Clefs demande aux colmariens ce qu’ils sont prêts à faire pour eux-mêmes et pour leur ville. Embarquement immédiat pour le plus beau des combats : organiser ensemble notre vie de citoyens !
Quelle tristesse !
« Vous êtes sortis pour manifester, et bien tintin pour votre subvention », semble avoir dit Gilbert Meyer aux élèves du Lycée Camille Sée. C’est d’un mesquin !

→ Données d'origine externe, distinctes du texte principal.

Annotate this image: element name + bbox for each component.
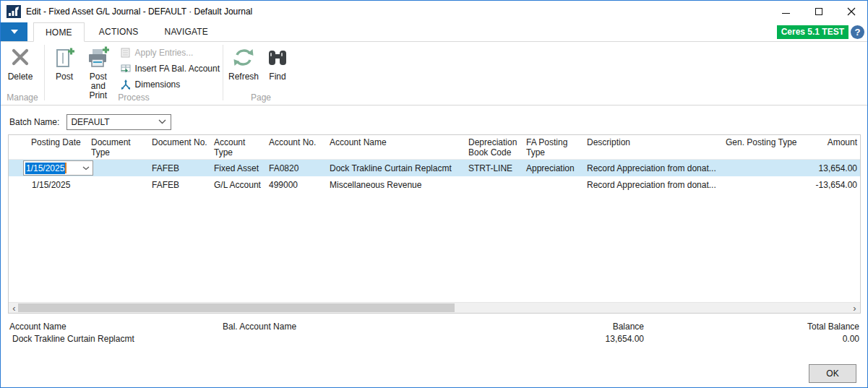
dimensions-icon bbox=[120, 79, 132, 90]
column-header-depreciation-book-code[interactable]: Depreciation Book Code bbox=[465, 137, 523, 158]
minimize-button[interactable] bbox=[770, 1, 802, 22]
batch-name-row: Batch Name: DEFAULT bbox=[1, 109, 867, 134]
total-balance-value: 0.00 bbox=[722, 334, 859, 344]
application-menu-button[interactable] bbox=[1, 22, 27, 41]
app-window: Edit - Fixed Asset G/L Journal - DEFAULT… bbox=[0, 0, 868, 388]
tab-navigate[interactable]: NAVIGATE bbox=[153, 22, 220, 41]
maximize-button[interactable] bbox=[802, 1, 835, 22]
cell-description[interactable]: Record Appreciation from donat... bbox=[584, 180, 723, 190]
tab-actions[interactable]: ACTIONS bbox=[87, 22, 150, 41]
binoculars-icon bbox=[267, 45, 288, 71]
column-header-amount[interactable]: Amount bbox=[811, 137, 861, 147]
cell-account-no[interactable]: FA0820 bbox=[266, 163, 327, 173]
group-label-manage: Manage bbox=[1, 92, 44, 103]
column-header-account-no[interactable]: Account No. bbox=[266, 137, 327, 147]
ribbon-group-page: Refresh Find Page bbox=[223, 42, 298, 105]
footer-summary: Account Name Dock Trakline Curtain Repla… bbox=[1, 316, 867, 349]
text-caret bbox=[65, 163, 66, 173]
post-document-icon bbox=[53, 45, 76, 71]
account-name-label: Account Name bbox=[9, 322, 66, 332]
cell-document-no[interactable]: FAFEB bbox=[149, 180, 211, 190]
bal-account-name-label: Bal. Account Name bbox=[223, 322, 296, 332]
find-button[interactable]: Find bbox=[261, 43, 294, 82]
column-header-document-type[interactable]: Document Type bbox=[88, 137, 149, 158]
column-header-account-type[interactable]: Account Type bbox=[211, 137, 266, 158]
posting-date-value: 1/15/2025 bbox=[25, 163, 65, 174]
cell-fa-posting-type[interactable]: Appreciation bbox=[523, 163, 584, 173]
cell-account-type[interactable]: Fixed Asset bbox=[211, 163, 266, 173]
row-selector[interactable] bbox=[9, 160, 16, 176]
grid-header-row: Posting Date Document Type Document No. … bbox=[9, 135, 860, 160]
grid-empty-area[interactable] bbox=[9, 193, 860, 302]
column-header-account-name[interactable]: Account Name bbox=[327, 137, 465, 147]
account-name-value: Dock Trakline Curtain Replacmt bbox=[12, 334, 134, 344]
scroll-right-icon[interactable]: › bbox=[849, 303, 860, 314]
column-header-document-no[interactable]: Document No. bbox=[149, 137, 211, 147]
batch-name-value: DEFAULT bbox=[71, 117, 109, 127]
chevron-down-icon[interactable] bbox=[82, 166, 90, 171]
journal-lines-grid: Posting Date Document Type Document No. … bbox=[8, 134, 861, 314]
close-icon bbox=[847, 7, 856, 16]
group-label-process: Process bbox=[45, 92, 223, 103]
cell-account-name[interactable]: Dock Trakline Curtain Replacmt bbox=[327, 163, 465, 173]
table-row[interactable]: 1/15/2025 FAFEB Fixed Asset FA0820 Dock … bbox=[9, 160, 860, 176]
row-selector[interactable] bbox=[9, 176, 16, 193]
total-balance-label: Total Balance bbox=[722, 322, 859, 332]
row-selector-header bbox=[9, 137, 16, 159]
title-bar: Edit - Fixed Asset G/L Journal - DEFAULT… bbox=[1, 1, 867, 22]
balance-value: 13,654.00 bbox=[507, 334, 644, 344]
cell-account-type[interactable]: G/L Account bbox=[211, 180, 266, 190]
balance-label: Balance bbox=[507, 322, 644, 332]
posting-date-editor[interactable]: 1/15/2025 bbox=[23, 160, 93, 176]
cell-posting-date[interactable]: 1/15/2025 bbox=[16, 180, 88, 190]
window-controls bbox=[770, 1, 867, 22]
scrollbar-thumb[interactable] bbox=[18, 303, 455, 312]
refresh-button[interactable]: Refresh bbox=[226, 43, 261, 82]
apply-entries-icon bbox=[120, 47, 132, 59]
cell-description[interactable]: Record Appreciation from donat... bbox=[584, 163, 723, 173]
tab-home[interactable]: HOME bbox=[33, 22, 85, 42]
cell-document-no[interactable]: FAFEB bbox=[149, 163, 211, 173]
delete-button[interactable]: Delete bbox=[4, 43, 37, 82]
chevron-down-icon bbox=[158, 119, 166, 124]
cell-amount[interactable]: 13,654.00 bbox=[811, 163, 861, 173]
column-header-posting-date[interactable]: Posting Date bbox=[16, 137, 88, 147]
insert-fa-bal-account-icon bbox=[120, 63, 132, 74]
ribbon: Delete Manage Post bbox=[1, 42, 867, 105]
group-label-page: Page bbox=[223, 92, 298, 103]
printer-icon bbox=[86, 45, 111, 71]
dimensions-button[interactable]: Dimensions bbox=[120, 77, 220, 92]
minimize-icon bbox=[782, 13, 790, 14]
column-header-gen-posting-type[interactable]: Gen. Posting Type bbox=[723, 137, 811, 147]
cell-account-no[interactable]: 499000 bbox=[266, 180, 327, 190]
batch-name-select[interactable]: DEFAULT bbox=[66, 114, 171, 130]
refresh-icon bbox=[231, 45, 256, 71]
ribbon-group-manage: Delete Manage bbox=[1, 42, 44, 105]
cell-amount[interactable]: -13,654.00 bbox=[811, 180, 861, 190]
apply-entries-button[interactable]: Apply Entries... bbox=[120, 46, 220, 60]
company-badge: Ceres 5.1 TEST bbox=[777, 25, 848, 39]
dynamics-nav-app-icon bbox=[7, 5, 21, 18]
close-button[interactable] bbox=[835, 1, 867, 22]
maximize-icon bbox=[815, 8, 822, 15]
cell-account-name[interactable]: Miscellaneous Revenue bbox=[327, 180, 465, 190]
insert-fa-bal-account-button[interactable]: Insert FA Bal. Account bbox=[120, 61, 220, 76]
column-header-fa-posting-type[interactable]: FA Posting Type bbox=[523, 137, 584, 158]
batch-name-label: Batch Name: bbox=[9, 117, 59, 127]
help-icon[interactable]: ? bbox=[851, 25, 864, 39]
horizontal-scrollbar[interactable]: ‹ › bbox=[9, 302, 860, 313]
chevron-down-icon bbox=[11, 30, 18, 34]
column-header-description[interactable]: Description bbox=[584, 137, 723, 147]
post-button[interactable]: Post bbox=[48, 43, 81, 82]
delete-x-icon bbox=[9, 45, 31, 71]
ribbon-group-process: Post Post and Print bbox=[45, 42, 223, 105]
table-row[interactable]: 1/15/2025 FAFEB G/L Account 499000 Misce… bbox=[9, 176, 860, 193]
window-title: Edit - Fixed Asset G/L Journal - DEFAULT… bbox=[26, 7, 252, 17]
ribbon-tab-bar: HOME ACTIONS NAVIGATE Ceres 5.1 TEST ? bbox=[1, 22, 867, 42]
cell-depreciation-book-code[interactable]: STRT-LINE bbox=[465, 163, 523, 173]
ok-button[interactable]: OK bbox=[809, 364, 856, 383]
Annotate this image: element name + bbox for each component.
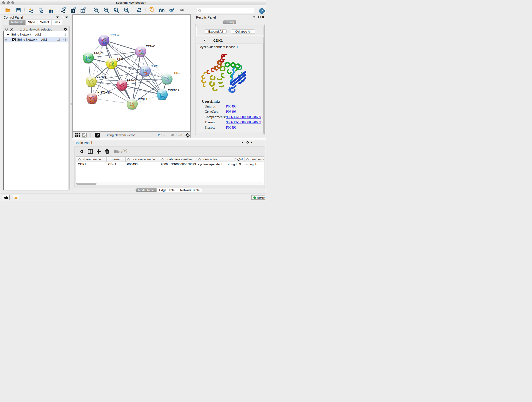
svg-text:?: ? <box>260 9 263 13</box>
svg-text:CCNA2: CCNA2 <box>127 78 137 82</box>
svg-text:CCNE1: CCNE1 <box>138 97 147 101</box>
svg-text:HIST1H1A: HIST1H1A <box>97 91 111 94</box>
svg-text:CCNB1: CCNB1 <box>96 75 106 78</box>
svg-text:CCNA1: CCNA1 <box>146 45 156 48</box>
svg-text:CDKN1A: CDKN1A <box>168 89 180 92</box>
svg-text:CDK1: CDK1 <box>117 57 125 61</box>
svg-text:CDC6: CDC6 <box>151 65 158 68</box>
svg-text:CDC25B: CDC25B <box>94 51 105 55</box>
svg-text:CCNB2: CCNB2 <box>109 34 119 37</box>
svg-text:RB1: RB1 <box>174 71 180 75</box>
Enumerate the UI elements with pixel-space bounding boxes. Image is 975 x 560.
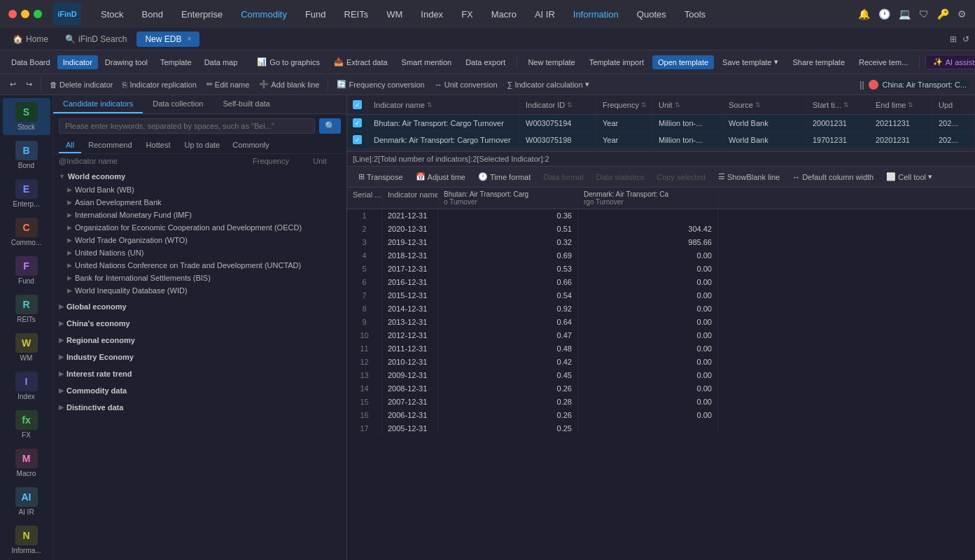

Où d’autre pouvaient être les lycéens, sinon dans la rue, au moment où le ministre met un peu davantage encore l’éducation nationale en coupe réglée ? Comment ne pas leur reconnaître le droit de s’insurger contre la privatisation rampante de notre système éducatif ? Comment ne pas s’associer à leur démarche en tant qu’adultes responsables qui savent bien jusqu’où peut aller la braderie des services publics au profit de groupes privés qui tentent de mettre la main sur tous les secteurs qui peuvent rapporter beaucoup d’argent ?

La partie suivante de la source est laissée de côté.